A lei em seu art. 2º deixa claro que a Alienação Parental não é promovida somente pelos genitores, mas também por terceiros. Contudo, é inegável que ocorre, em regra, após a separação do casal, onde o cônjuge detentor da guarda passa a manipular o filho para odiar o ex-parceiro visando romper os vínculos parentais existentes entre ambos.
Por certo, dificilmente um processo de separação ocorrerá sem mágoas, angústias e divergências, por isso, é frequente que um deles (ou ambos) seja tomado por um sentimento de rejeição ou quiçá de traição, usando o filho como instrumento de vingança, decorrente de um luto da separação ainda não elaborado.
Convém ressaltar que a Alienação Parental resta configurada após a prática reiterada, deliberada e conjunta de uma ou mais atitudes negativas com o fito de separar a criança e/ou adolescente do genitor alienado, do contrário, estaríamos diante de sua banalização.

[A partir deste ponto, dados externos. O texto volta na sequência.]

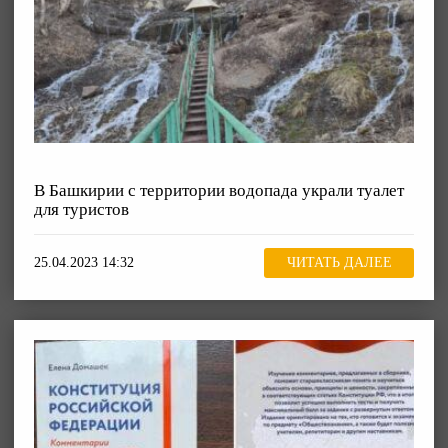
В Башкирии с территории водопада украли туалет
для туристов
25.04.2023 14:32
ЧИТАТЬ ДАЛЕЕ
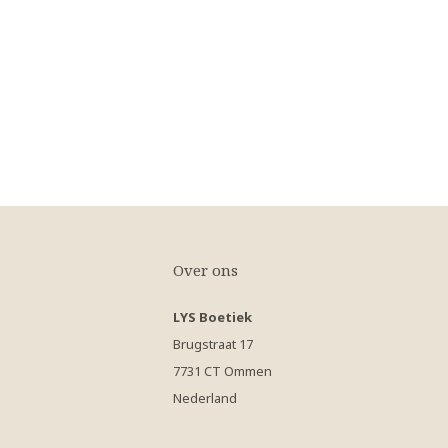
Over ons
LYS Boetiek
Brugstraat 17
7731 CT Ommen
Nederland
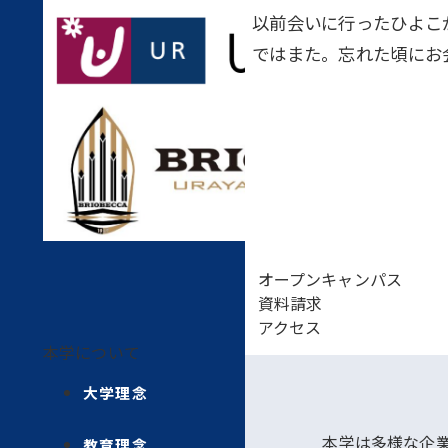
以前会いに行ったひよこ
ではまた。忘れた頃にお
オープンキャンパス
資料請求
アクセス
本学について
大学理念
本学は多様な企
教育理念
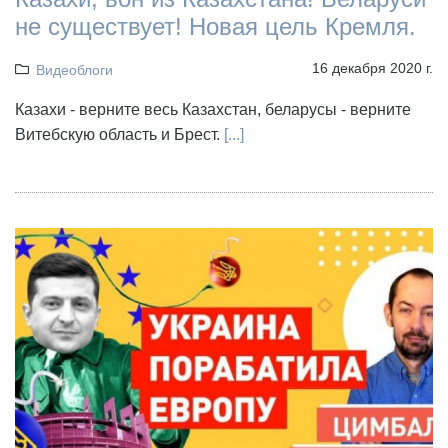
не существует! Новая цель Кремля.
16 декабря 2020 г.
Видеоблоги
Казахи - верните весь Казахстан, беларусы - верните
Витебскую область и Брест.
[...]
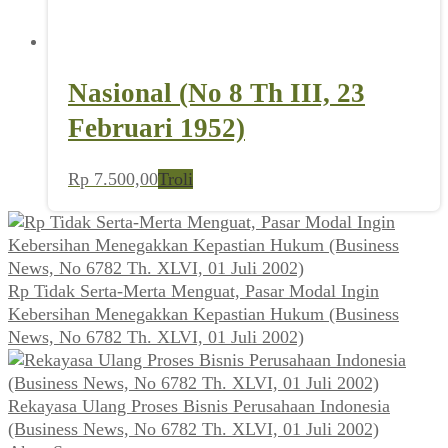
Nasional (No 8 Th III, 23
Februari 1952)
Rp
7.500,00
Troli
Rp Tidak Serta-Merta Menguat, Pasar Modal Ingin
Kebersihan Menegakkan Kepastian Hukum (Business
News, No 6782 Th. XLVI, 01 Juli 2002)
Rekayasa Ulang Proses Bisnis Perusahaan Indonesia
(Business News, No 6782 Th. XLVI, 01 Juli 2002)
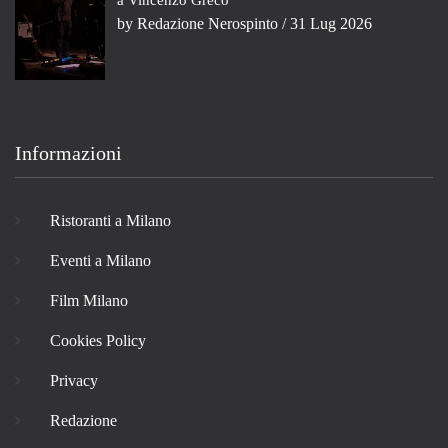
a Vincenzo Greco
by
Redazione Nerospinto
/ 31 Lug 2026
Informazioni
Ristoranti a Milano
Eventi a Milano
Film Milano
Cookies Policy
Privacy
Redazione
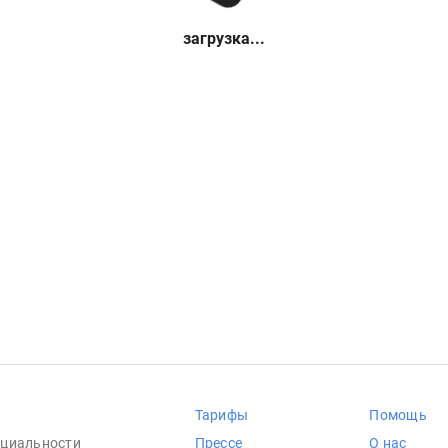
загрузка...
Тарифы
Помощь
циальности
Прессе
О нас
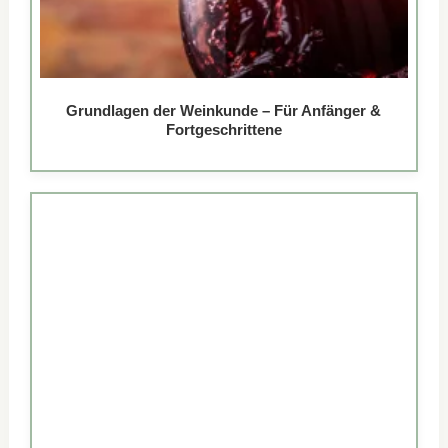
Grundlagen der Weinkunde – Für Anfänger &
Fortgeschrittene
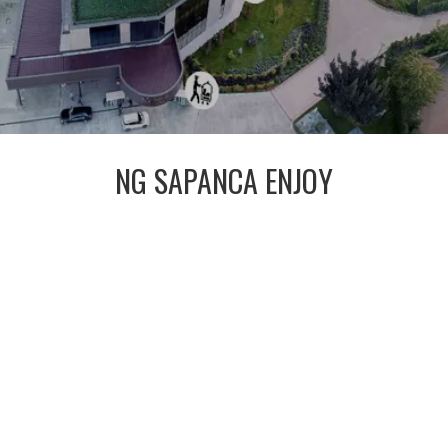
NG SAPANCA ENJOY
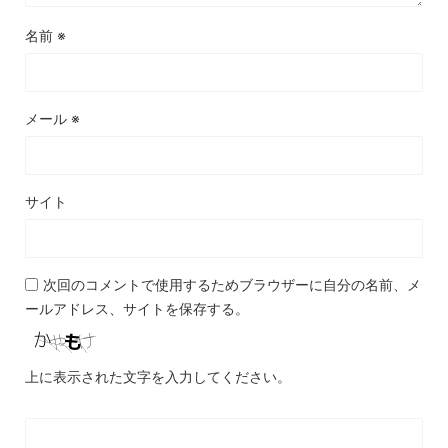
名前
※
メール
※
サイト
次回のコメントで使用するためブラウザーに自分の名前、メ
ールアドレス、サイトを保存する。
上に表示された文字を入力してください。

Neste sentido, para atingir seu desiderato, o alienante assume um padrão de condutas, as quais a nova lei elenca exemplificadamente: realizar campanha de desqualificação da conduta do genitor no exercício da paternidade ou maternidade; dificultar o exercício da autoridade parental; dificultar contato de criança ou adolescente com genitor; dificultar o exercício do direito regulamentado de convivência familiar; omitir deliberadamente a genitor informações pessoais relevantes sobre a criança ou adolescente, inclusive escolares, médicas e alterações de endereço; apresentar falsa denúncia contra genitor, contra familiares deste ou contra avós, para obstar ou dificultar a convivência deles com a criança ou adolescente; mudar o domicílio para local distante, sem justificativa, visando a dificultar a convivência da criança ou adolescente com o outro genitor, com familiares deste ou com avós.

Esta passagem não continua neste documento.